Search the listing for "Selatan" and copy every line where it appears.

▶ Records for the exercise:
■ ■ ■
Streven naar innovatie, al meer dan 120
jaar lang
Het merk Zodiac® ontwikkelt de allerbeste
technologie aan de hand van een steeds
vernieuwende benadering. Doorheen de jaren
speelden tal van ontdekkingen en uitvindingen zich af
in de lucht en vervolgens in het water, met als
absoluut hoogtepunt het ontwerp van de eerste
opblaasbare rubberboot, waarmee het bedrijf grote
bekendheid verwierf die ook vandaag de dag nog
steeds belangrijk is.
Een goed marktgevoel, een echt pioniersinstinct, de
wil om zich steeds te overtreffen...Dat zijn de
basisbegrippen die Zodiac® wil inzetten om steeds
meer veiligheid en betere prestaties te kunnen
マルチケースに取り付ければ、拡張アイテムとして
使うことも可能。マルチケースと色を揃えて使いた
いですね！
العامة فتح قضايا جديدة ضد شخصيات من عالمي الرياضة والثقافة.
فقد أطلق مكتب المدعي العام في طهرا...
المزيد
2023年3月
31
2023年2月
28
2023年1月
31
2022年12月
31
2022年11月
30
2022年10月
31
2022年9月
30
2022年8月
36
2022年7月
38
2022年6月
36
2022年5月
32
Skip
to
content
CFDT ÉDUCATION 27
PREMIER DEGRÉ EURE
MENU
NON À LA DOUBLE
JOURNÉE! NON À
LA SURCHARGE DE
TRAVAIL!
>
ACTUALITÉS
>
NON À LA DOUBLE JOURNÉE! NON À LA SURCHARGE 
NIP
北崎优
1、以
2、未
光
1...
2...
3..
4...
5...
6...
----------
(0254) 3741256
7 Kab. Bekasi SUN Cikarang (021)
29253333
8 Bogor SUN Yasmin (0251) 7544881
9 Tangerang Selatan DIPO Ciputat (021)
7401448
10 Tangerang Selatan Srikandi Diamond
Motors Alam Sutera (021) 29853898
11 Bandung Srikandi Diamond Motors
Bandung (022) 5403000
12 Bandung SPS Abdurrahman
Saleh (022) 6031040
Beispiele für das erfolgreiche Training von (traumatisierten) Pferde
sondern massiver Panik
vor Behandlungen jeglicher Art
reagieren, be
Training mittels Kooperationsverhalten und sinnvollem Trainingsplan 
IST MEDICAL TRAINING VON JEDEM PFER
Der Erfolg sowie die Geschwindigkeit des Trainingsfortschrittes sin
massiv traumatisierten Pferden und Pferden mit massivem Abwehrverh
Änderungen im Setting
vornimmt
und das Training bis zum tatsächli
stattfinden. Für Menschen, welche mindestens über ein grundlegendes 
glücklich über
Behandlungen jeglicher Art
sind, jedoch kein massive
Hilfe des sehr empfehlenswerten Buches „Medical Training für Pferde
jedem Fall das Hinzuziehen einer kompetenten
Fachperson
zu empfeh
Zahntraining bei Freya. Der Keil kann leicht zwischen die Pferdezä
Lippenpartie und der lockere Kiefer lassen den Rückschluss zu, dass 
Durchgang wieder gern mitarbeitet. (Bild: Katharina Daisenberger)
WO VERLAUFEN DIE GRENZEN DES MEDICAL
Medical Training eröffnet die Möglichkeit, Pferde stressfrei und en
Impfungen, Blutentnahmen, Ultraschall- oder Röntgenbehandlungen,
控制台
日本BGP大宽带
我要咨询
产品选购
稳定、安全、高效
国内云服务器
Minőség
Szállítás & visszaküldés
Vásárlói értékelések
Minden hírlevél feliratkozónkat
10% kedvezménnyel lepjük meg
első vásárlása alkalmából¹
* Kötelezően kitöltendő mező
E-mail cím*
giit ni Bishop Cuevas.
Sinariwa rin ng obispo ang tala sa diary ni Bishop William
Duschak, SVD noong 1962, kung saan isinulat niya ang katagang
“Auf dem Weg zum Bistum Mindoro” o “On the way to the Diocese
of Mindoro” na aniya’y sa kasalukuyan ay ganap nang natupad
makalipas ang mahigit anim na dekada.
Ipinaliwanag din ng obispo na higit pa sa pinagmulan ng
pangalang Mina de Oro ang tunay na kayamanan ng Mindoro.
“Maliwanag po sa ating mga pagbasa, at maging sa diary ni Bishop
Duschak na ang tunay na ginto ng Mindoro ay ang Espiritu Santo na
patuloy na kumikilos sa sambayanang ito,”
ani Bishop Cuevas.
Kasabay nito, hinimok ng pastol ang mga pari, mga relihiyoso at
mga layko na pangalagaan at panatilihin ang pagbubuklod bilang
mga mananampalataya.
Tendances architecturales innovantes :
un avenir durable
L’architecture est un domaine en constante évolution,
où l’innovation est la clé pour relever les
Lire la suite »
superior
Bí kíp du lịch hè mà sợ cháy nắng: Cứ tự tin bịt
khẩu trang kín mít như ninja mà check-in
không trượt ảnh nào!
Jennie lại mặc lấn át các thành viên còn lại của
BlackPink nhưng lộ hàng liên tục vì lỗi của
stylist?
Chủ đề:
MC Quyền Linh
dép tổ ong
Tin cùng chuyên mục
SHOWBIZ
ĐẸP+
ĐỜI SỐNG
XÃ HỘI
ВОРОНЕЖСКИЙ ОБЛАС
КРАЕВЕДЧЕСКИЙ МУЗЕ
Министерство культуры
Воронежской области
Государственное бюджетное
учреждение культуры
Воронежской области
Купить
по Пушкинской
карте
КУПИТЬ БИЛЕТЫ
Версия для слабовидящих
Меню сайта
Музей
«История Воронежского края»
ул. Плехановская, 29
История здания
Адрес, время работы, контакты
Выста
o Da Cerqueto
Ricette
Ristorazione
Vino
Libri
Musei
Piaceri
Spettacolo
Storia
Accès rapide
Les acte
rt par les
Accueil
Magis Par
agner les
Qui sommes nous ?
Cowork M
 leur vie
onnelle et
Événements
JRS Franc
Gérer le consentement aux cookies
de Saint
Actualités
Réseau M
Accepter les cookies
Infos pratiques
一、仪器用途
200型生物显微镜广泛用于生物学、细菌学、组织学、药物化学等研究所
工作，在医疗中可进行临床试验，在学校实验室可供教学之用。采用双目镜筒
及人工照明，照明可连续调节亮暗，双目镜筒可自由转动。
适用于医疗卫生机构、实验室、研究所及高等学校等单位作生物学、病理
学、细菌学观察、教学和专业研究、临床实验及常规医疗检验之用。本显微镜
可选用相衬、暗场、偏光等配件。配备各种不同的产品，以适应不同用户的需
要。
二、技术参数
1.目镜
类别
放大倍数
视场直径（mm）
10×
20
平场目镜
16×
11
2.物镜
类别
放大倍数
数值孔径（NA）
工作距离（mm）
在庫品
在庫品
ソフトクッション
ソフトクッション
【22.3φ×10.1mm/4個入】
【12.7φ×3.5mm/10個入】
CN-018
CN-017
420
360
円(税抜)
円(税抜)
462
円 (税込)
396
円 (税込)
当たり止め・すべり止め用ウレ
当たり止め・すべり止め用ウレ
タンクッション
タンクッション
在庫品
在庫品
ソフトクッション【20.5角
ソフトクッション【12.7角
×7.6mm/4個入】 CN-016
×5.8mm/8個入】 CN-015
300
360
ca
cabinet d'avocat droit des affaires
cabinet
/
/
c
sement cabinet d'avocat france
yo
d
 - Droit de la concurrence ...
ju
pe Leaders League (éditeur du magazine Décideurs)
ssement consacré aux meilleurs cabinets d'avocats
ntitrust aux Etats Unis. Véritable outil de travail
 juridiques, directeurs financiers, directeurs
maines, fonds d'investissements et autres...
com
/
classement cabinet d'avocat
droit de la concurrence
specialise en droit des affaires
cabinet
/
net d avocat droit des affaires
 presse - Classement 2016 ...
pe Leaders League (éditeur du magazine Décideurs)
■ ■ ■
▶ Response below:
9 Tangerang Selatan DIPO Ciputat (021)
10 Tangerang Selatan Srikandi Diamond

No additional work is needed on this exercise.